> _Task brief_: Among the records below, the line containing "We welcome your" marks the start. Output it and all lines after it exactly.

[Extracted page text data]
Start of Block

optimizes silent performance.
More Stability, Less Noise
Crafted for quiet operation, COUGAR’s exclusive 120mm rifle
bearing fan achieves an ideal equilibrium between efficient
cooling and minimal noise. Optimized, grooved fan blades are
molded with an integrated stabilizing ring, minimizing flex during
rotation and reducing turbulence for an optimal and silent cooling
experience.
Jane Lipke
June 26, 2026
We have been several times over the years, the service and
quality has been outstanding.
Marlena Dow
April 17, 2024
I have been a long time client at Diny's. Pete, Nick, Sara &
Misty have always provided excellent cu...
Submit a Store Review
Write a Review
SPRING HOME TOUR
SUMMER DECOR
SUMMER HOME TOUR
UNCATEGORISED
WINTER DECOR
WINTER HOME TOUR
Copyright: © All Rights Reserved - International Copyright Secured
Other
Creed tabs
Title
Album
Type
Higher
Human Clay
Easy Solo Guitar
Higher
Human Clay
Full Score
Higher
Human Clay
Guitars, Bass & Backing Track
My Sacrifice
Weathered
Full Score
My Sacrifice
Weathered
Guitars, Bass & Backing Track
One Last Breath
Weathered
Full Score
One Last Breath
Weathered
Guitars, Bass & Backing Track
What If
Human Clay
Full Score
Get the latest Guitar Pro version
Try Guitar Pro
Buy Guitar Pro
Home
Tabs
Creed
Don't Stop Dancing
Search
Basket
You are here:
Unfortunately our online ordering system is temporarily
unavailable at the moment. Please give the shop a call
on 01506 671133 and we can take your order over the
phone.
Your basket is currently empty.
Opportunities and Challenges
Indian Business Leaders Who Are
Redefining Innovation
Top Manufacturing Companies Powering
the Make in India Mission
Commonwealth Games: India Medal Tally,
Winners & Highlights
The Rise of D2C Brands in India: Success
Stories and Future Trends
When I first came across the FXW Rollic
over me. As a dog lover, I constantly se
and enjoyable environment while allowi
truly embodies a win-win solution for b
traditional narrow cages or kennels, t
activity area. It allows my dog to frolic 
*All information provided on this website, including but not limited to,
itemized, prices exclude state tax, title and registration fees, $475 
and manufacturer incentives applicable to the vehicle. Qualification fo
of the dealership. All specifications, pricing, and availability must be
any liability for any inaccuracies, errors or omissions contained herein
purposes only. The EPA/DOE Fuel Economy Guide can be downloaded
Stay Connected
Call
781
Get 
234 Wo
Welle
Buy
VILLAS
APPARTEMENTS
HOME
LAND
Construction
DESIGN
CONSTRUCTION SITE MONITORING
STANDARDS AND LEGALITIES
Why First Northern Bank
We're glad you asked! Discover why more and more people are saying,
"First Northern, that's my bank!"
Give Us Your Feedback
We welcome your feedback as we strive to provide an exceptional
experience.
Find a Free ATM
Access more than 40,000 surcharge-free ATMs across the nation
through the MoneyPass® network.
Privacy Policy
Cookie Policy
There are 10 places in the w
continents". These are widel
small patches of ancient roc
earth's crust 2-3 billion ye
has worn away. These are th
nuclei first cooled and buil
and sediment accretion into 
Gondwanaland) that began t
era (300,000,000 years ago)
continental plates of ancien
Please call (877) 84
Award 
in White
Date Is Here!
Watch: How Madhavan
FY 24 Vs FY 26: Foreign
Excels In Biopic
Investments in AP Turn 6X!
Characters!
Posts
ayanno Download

End of Block

> _Response for this exercise_:
We welcome your feedback as we strive to provide an exceptional
experience.
Find a Free ATM
Access more than 40,000 surcharge-free ATMs across the nation
through the MoneyPass® network.
Privacy Policy
Cookie Policy
There are 10 places in the w
continents". These are widel
small patches of ancient roc
earth's crust 2-3 billion ye
has worn away. These are th
nuclei first cooled and buil
and sediment accretion into 
Gondwanaland) that began t
era (300,000,000 years ago)
continental plates of ancien
Please call (877) 84
Award 
in White
Date Is Here!
Watch: How Madhavan
FY 24 Vs FY 26: Foreign
Excels In Biopic
Investments in AP Turn 6X!
Characters!
Posts
ayanno Download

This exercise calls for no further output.